Task item:
Copy out each line of the listing below where the string "Signia" appears.

Extracted data:
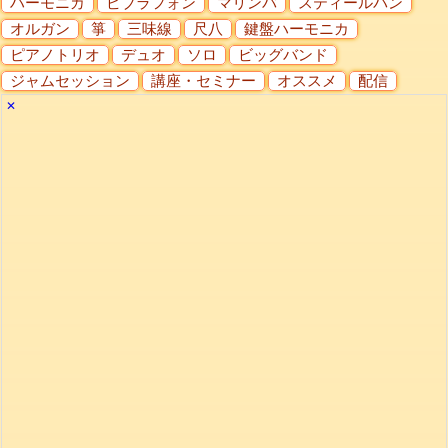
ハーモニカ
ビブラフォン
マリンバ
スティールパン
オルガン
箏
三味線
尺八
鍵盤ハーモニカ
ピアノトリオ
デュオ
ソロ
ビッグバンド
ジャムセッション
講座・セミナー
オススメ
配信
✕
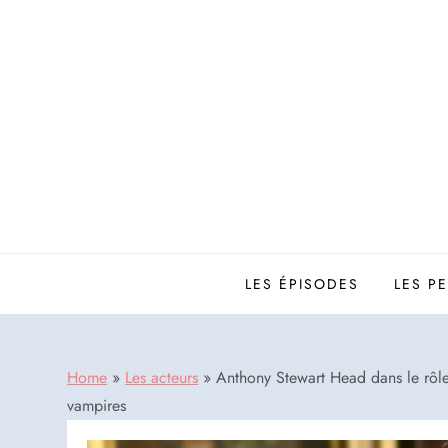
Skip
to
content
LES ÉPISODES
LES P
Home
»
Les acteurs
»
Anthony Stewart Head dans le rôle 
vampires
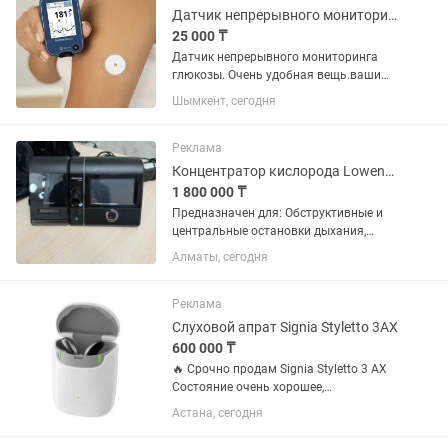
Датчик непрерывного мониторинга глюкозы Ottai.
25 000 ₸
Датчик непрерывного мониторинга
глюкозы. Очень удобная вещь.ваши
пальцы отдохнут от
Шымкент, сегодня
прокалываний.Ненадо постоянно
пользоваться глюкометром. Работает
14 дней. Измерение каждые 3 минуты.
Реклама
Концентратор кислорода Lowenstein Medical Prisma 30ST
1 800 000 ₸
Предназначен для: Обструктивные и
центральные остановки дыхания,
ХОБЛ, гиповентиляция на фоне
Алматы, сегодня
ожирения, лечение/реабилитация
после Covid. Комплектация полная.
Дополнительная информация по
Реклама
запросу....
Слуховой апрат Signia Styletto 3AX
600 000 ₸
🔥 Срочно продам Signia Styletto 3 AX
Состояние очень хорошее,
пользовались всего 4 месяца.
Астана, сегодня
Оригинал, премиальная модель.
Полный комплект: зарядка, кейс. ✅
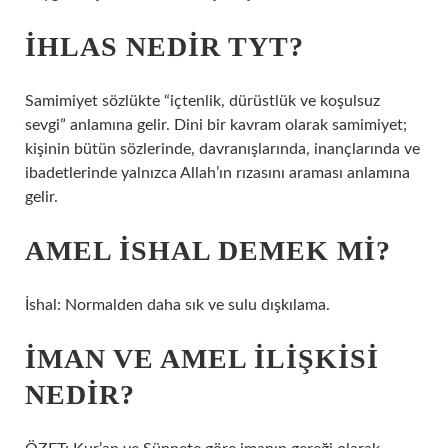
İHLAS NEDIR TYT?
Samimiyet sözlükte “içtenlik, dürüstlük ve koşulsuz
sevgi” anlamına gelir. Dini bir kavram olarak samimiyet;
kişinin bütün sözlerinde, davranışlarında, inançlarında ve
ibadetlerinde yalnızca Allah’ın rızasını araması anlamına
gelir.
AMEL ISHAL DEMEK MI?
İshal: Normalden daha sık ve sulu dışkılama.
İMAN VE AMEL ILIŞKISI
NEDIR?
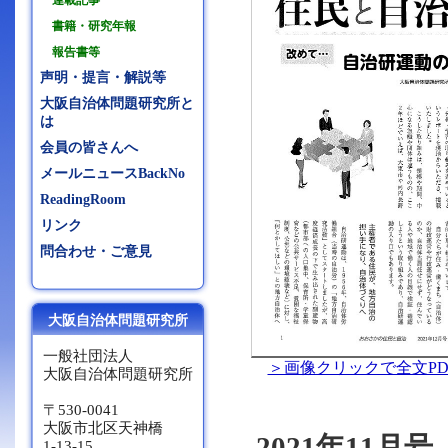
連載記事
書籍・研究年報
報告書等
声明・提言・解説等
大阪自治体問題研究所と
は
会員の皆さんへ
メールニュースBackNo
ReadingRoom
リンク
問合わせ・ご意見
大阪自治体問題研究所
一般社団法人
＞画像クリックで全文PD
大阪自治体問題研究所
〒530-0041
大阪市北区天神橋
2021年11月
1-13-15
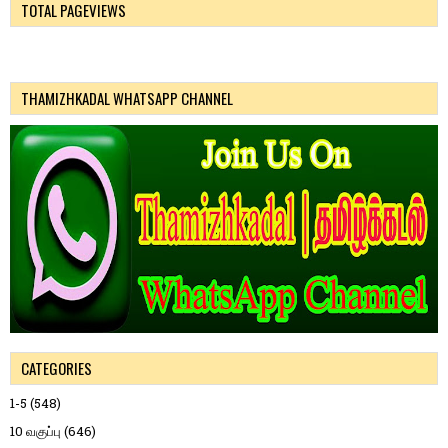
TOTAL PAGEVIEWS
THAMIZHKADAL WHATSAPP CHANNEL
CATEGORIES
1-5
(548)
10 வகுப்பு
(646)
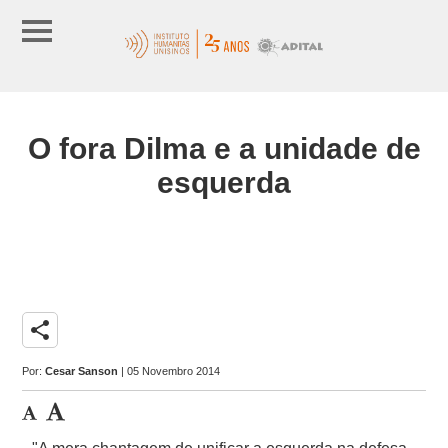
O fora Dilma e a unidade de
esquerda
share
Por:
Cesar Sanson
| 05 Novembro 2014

==

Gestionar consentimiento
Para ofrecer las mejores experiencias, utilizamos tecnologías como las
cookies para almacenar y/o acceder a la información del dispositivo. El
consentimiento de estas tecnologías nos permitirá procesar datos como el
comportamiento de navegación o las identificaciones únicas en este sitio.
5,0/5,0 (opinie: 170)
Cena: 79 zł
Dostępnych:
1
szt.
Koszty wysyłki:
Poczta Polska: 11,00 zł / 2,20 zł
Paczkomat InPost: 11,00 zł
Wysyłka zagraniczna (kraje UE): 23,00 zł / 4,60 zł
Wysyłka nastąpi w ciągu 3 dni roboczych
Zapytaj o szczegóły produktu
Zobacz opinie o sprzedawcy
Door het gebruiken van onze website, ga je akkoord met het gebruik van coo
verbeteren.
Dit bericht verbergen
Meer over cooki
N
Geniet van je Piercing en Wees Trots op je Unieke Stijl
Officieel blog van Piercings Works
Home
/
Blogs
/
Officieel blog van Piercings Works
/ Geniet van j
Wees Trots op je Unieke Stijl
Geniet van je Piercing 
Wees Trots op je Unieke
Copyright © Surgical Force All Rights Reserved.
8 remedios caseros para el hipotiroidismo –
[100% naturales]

Reply to the exercise:
Слуховой апрат Signia Styletto 3AX
🔥 Срочно продам Signia Styletto 3 AX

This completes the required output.